Affected Organs: Eyes, skin, respiratory system, blood, CNS


  1. Nitric oxide is synthesized in the body from the amino acid L-arginine and exerts a variety of actions, some of which are beneficial (e.g., maintenance of normal kidney function), while others could be pathological (e.g., facilitation of lung damage by respirable particulates).
  2. Nitric oxide produced by an inducible form of nitric oxide synthase is postulated to have a causative role in the development of lung damage from exposure to silica, asbestos, and ozone, possibly via the formation of peroxynitrite, which reacts with.tyrosine in proteins.
  3. Increased nitric oxide in expired air has also been reported for susceptible workers exposed to latex, various diisocyanates and solvents. However, the concentrations in the expired air (means < 20 ppb) of these workers is far less than the concentration of nitric oxide (20 ppm) used clinically to improve pulmonary gas exchange in neonates, as well as concentrations used in adults with acute lung injury or acute respiratory distress syndrome.

Literature Basis:

  • NIOSH Pocket Guide to Chemical Hazards: Nitric oxide.
  • International Chemical Safety Cards (WHO/IPCS/ILO): Nitric oxide.
  • Barbinova, L. and Baur, X.: Increase in exhaled nitric oxide (eNO) after work-related isocyanate exposure. Int. Arch. Occup. Environ. Health 79(5): 387-395, 2006.
  • Baur, X. and Barbinova, L.: Latex allergen exposure increases exhaled nitric oxide in symptomatic healthcare workers. Eur. Respir. J. 25(2): 309-316, 2005.
  • Clark, R.H., et al.: Low-dose nitric oxide therapy for persistent pulmonary hypertension of the newborn. N. Engl.

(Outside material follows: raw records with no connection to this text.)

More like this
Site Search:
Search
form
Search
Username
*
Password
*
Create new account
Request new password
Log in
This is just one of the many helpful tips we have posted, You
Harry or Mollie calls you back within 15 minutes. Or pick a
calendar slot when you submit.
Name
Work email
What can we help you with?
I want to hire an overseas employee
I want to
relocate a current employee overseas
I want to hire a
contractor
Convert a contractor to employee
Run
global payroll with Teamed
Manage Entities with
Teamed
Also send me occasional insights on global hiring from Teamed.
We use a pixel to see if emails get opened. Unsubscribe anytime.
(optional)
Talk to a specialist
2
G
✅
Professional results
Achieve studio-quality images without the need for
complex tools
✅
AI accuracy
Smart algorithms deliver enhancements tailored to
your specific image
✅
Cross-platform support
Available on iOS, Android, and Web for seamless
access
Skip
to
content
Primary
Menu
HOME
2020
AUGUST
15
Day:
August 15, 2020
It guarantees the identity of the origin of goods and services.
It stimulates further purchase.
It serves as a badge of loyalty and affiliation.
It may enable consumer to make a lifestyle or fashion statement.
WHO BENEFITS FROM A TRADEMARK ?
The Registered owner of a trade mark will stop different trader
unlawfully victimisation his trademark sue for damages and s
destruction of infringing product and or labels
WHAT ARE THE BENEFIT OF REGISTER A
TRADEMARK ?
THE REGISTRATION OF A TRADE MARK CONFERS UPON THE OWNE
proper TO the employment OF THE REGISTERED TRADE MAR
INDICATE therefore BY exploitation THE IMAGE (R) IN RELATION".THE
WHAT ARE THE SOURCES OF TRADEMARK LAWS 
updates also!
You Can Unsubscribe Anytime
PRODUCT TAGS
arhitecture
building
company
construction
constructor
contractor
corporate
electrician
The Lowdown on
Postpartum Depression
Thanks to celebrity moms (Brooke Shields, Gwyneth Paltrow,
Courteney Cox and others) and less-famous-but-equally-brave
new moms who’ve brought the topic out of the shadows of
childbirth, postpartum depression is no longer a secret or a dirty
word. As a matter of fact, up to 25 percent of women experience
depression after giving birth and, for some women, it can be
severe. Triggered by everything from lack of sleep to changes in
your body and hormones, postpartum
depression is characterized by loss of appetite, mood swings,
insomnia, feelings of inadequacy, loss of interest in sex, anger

J. Med. 342(7): 469-474, 2000.
  • Griffiths, M.J.D. and Evans, T.W.: Inhaled nitric oxide therapy in adults. N. Engl. J. Med. 353(25): 2683-2695, 2005.
  • Maniscalco, M., Grieco, L., Galdi, A., Lundberg, J.O. and Sofia, M.: Increase in exhaled nitric oxide in shoe and leather workers at the end of the work-shift. Occup. Med. (Lond.) 54(6): 404-407, 2004.
  • Morishita, T., et al.: Nephrogenic diabetes insipidus in mice lacking all nitric oxide synthase isoforms. Proc. Natl. Acad. Sci. USA 102(30): 10616-10621, 2005.
  • Pohanish, R.P. (editor): Nitrogen Dioxide. Sittig's Handbook of Toxic and Hazardous Chemicals and Carcinogens, Fourth Ed., Vol. 2. Norwich, NY: Noyes Publications, William Andrew Publishing, 2002, pp. 1691-1694.
  • Zeidler, P.C. and Castranova, V: Role of nitric oxide in pathological responses of the lung to exposure to environmental/occupational agents. Redox. Rep. 9(1): 7-18, 2004.

Date Last Revised: 06/28/2006

Monitoring Methods used by OSHA

Primary Laboratory Sampling/Analytical Method (SLC1):

  • sampling media: Two Glass Tubes each containing 400 mg Triethanolamine-impregnated Molecular Sieve separated by an Oxidizer tube containing 1 gm of a Chromate compound
    analytical solvent: 1.5% Triethanolamine solution
    maximum volume: 6 Liters
    maximum flow rate: 0.025 L/min
    current analytical method: Ion Chromatography; IC
    method reference: OSHA Analytical Method (OSHA ID-190)
    method classification: Fully Validated
    note: Submit as separate sample. First TEA tube collects NO2, second TEA tube collects NO. Carefully label tubes before shipping to the Salt Lake Technical Center. Do not submit oxidizer tube to the Salt Lake Technical Center.